(Records from a data collection)
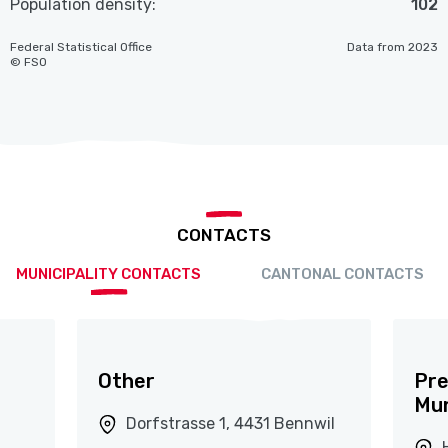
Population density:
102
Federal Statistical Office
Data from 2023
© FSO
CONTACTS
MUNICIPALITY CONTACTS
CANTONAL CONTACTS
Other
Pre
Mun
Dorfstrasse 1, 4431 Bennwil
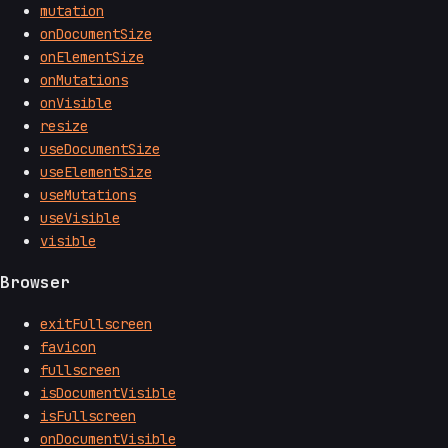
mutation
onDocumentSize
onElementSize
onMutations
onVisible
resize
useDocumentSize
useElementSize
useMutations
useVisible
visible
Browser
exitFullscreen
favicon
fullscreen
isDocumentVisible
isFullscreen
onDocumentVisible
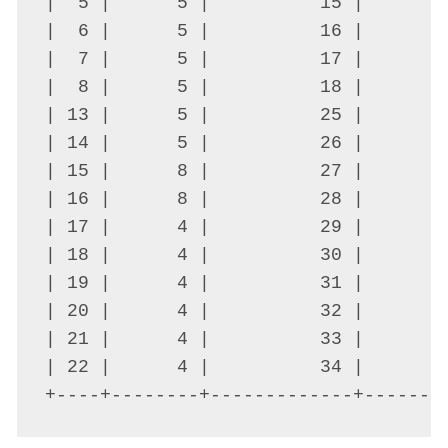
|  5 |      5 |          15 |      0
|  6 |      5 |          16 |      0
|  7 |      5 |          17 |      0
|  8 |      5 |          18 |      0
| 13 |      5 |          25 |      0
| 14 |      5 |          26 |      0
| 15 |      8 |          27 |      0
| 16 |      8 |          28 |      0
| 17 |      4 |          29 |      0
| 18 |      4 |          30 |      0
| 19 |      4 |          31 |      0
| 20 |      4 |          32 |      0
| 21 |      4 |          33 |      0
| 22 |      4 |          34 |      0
* * *
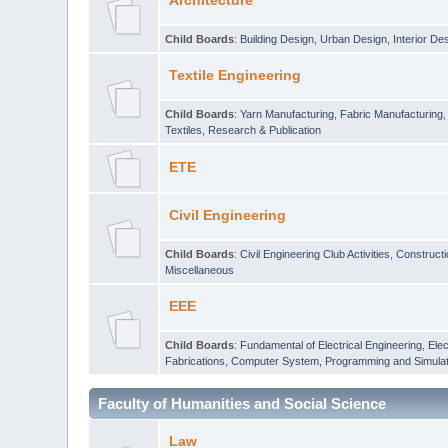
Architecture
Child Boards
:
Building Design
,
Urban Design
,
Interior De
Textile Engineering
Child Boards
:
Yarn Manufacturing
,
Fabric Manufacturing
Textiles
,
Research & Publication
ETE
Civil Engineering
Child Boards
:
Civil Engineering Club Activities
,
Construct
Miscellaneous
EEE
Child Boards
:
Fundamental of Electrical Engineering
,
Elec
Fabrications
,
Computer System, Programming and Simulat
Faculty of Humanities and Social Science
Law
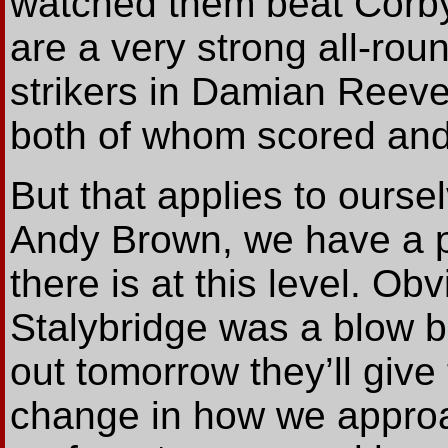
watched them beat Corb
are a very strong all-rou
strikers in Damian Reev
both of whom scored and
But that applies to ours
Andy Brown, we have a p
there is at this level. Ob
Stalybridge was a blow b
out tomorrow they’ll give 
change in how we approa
* * *
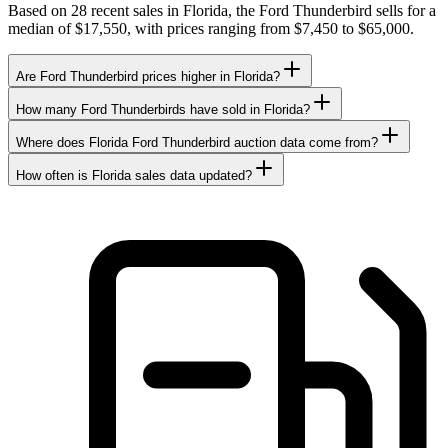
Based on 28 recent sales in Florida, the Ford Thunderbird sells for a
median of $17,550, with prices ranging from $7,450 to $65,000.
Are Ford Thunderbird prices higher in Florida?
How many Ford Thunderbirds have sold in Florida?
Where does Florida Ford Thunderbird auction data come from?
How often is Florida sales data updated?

• Work request
Gather all lines of the records that include the word "CONTACTS".

• Exercise result
CONTACTS
MUNICIPALITY CONTACTS
CANTONAL CONTACTS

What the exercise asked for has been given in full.